- ACTIVITY:
Copy each record below exactly, please, and leave its pictures out.

- Items from a dataset:
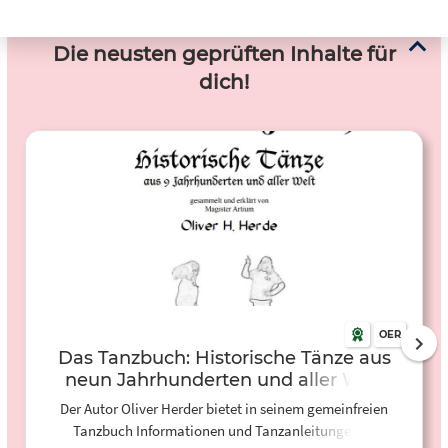
Die neusten geprüften Inhalte für
dich!
OER
Das Tanzbuch: Historische Tänze aus
neun Jahrhunderten und aller Welt
Der Autor Oliver Herder bietet in seinem gemeinfreien
Tanzbuch Informationen und Tanzanleitungen zu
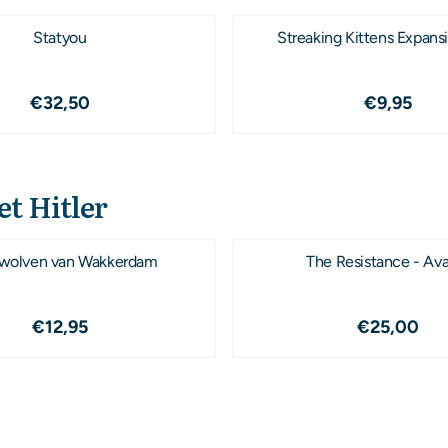
Statyou
Streaking Kittens Expans
Prijs: 32,50
Prijs: 9,
€32,50
€9,95
et Hitler
wolven van Wakkerdam
The Resistance - Av
Prijs: 12,95
Prijs: 25
€12,95
€25,00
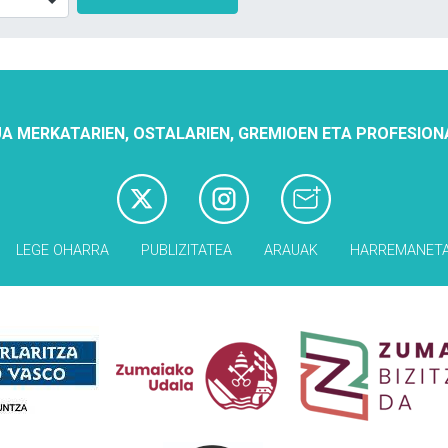
A MERKATARIEN, OSTALARIEN, GREMIOEN ETA PROFESION
LEGE OHARRA
PUBLIZITATEA
ARAUAK
HARREMANET
Babesleak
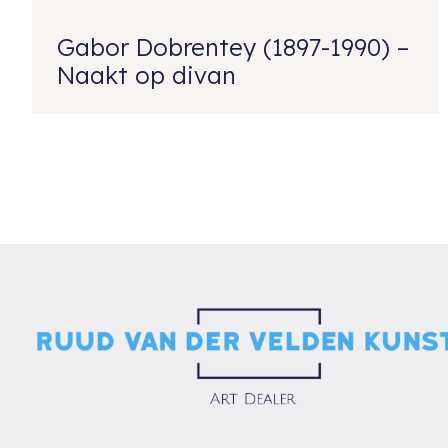
Gabor Dobrentey (1897-1990) –
Naakt op divan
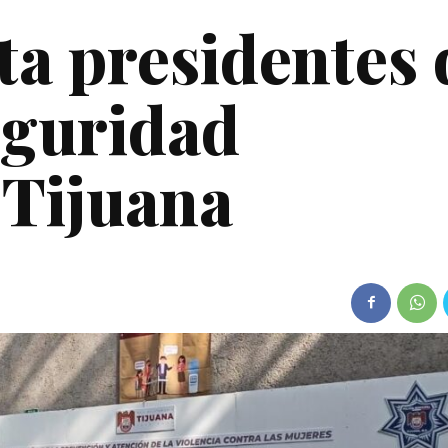
a presidentes 
eguridad
 Tijuana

- SOLVED PROBLEM:
Die neusten geprüften Inhalte für
dich!
OER
Das Tanzbuch: Historische Tänze aus
neun Jahrhunderten und aller Welt
Der Autor Oliver Herder bietet in seinem gemeinfreien
Tanzbuch Informationen und Tanzanleitungen zu
Statyou
Streaking Kittens Expans
Prijs: 32,50
Prijs: 9,
€32,50
€9,95
et Hitler
wolven van Wakkerdam
The Resistance - Av
Prijs: 12,95
Prijs: 25
€12,95
€25,00
A MERKATARIEN, OSTALARIEN, GREMIOEN ETA PROFESION
LEGE OHARRA
PUBLIZITATEA
ARAUAK
HARREMANET
Babesleak
Gabor Dobrentey (1897-1990) –
Naakt op divan
a presidentes 
eguridad
 Tijuana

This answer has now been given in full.